Voilà aussi pourquoi cet épisode de
la vie de Jésus fait de ce récit
l'image la plus belle et l'enseignement le plus
profond de ce qu'est en réalité la
vie des croyants.
Ici encore nous voyons qu'une histoire
véritable peut seule avoir une véritable valeur.
Celle-ci nous
enseigne que, tandis que, sur les rives de la mer
agitée, le monde aveugle est plongé
dans le sommeil, les disciples, obéissant
à leur devoir, luttent sur les flots
agités de la tentation, font effort contre
les vents contraires, qui représentent les esprits malins dans les
airs ; -
qu'alors Dieu lui-même, qu'ils ne
reconnaissent pas tout de suite, leur vient en
aide.
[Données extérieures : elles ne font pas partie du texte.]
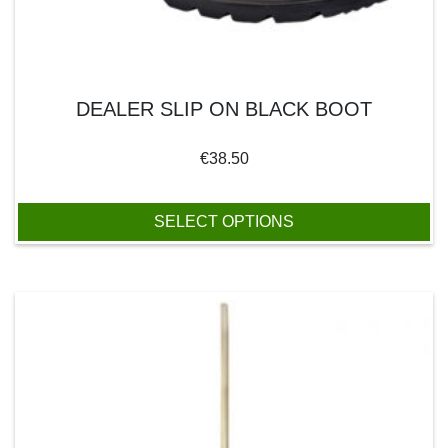
DEALER SLIP ON BLACK BOOT
€
38.50
SELECT OPTIONS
On peut remarquer ici les trois degrés
de la foi.
La plupart des disciples, quoique ayant
reconnu le Seigneur, n'osent pas s'aventurer, dans
leur lutte pour l'existence, sur l'unique
terrain de la foi en Christ. Ils restent dans
la barque, c'est-à-dire dans leur refuge
solidement établi et commode. Mais ils sont
cependant joyeux quand le Seigneur les y rejoint en
entrant dans leur barque.
Pierre seul quitte la barque de la
prudence humaine, et se risque sur l'eau,
commettant ainsi une folie au point de vue
de l'homme naturel. - Mais voici qu'il enfonce,
parce qu'au lieu de regarder à Jésus,
il regarde les vagues agitées par le vent
d'orage. Jésus, au contraire, marche avec
assurance et en toute liberté sur les flots
en tourmente ; il rend même d'autres
hommes capables d'en faire autant ; mais il
entre cependant aussi lui-même dans la
barque.
C'est ainsi que ce récit nous fait
voir les trois degrés de la foi dans
la question de l'existence humaine :
tout d'abord le degré positif, puis le
comparatif et enfin le superlatif.
Ailleurs, nous lisons qu'un jour
Jésus, se rendant de Jéricho à
Jérusalem, rencontra, assis au bord du
chemin, un mendiant aveugle, auquel il rendit la
vue. Il avait nom Bartimée.
(Luc
18: 35-43; Marc
10: 46-52.)
(Nous ignorons si ce Bartimée
était l'un des deux aveugles que mentionne
saint Matthieu, ou si ceux-ci en sont d'autres, ce
qui est assez probable, étant donnée
la quantité d'aveugles que, de nos jours
encore, l'on rencontre en Palestine.)
On lit souvent ce court récit, aussi
bref que véritable, mais on s'y arrête
en général trop peu. Cependant, en
considérant de plus près cet aveugle
assis au bord du chemin, nous nous y reconnaissons
nous mêmes, non sans
surprise, et nous sommes bien obligés de
nous dire : « Mais c'est moi, tel je
suis, du fait de ma nature
humaine ! »
Bartimée est assis au bord du chemin
qui monte de la ville de perdition et de
malédiction, Jéricho, à
Jérusalem
(Josué
6 : 26). Au lieu
de marcher, cet homme reste assis, car il est
aveugle. Cela nous rappelle qu'un grand combat se
livre autour de nous. Dieu nous attend. Christ
meurt pour nous. Des anges nous protègent,
en pleurant ou se réjouissant à notre
sujet. Des démons nous guettent chaque jour,
chaque nuit, pour nous perdre.
L'éternité s'avance ; il n'y
aura bientôt plus de temps, et nous ne nous
en doutons point. Nous restons assis au bord de la
route et... nous mendions. Qu'est-ce qu'un
aveugle pourrait faire d'autre ? Nous mendions
des pièces de cuivre : un peu de
bonheur dans la vie, un peu d'affection de la part
de femme et d'enfants, un peu de jouissance
d'argent et de fortune. À l'art nous
mendions de l'idéal, à la science
quelque peu de connaissances ; nous mendions
de notre prochain son estime et son respect. Et
nous descendons ainsi dans la tombe comme de
pauvres mendiants fatigués.
« Mais entendant la foule qui
passait, il demanda ce que c'était. Ils lui
dirent : c'est Jésus de Nazareth qui
passe. »
C'est une plaisanterie, pensa-t-il
peut-être d'abord, car Nazareth était
la ville la plus méprisée
d'Israël. « Que peut-il venir de bon
de Nazareth ? » était une
locution proverbiale, et l'est encore aujourd'hui.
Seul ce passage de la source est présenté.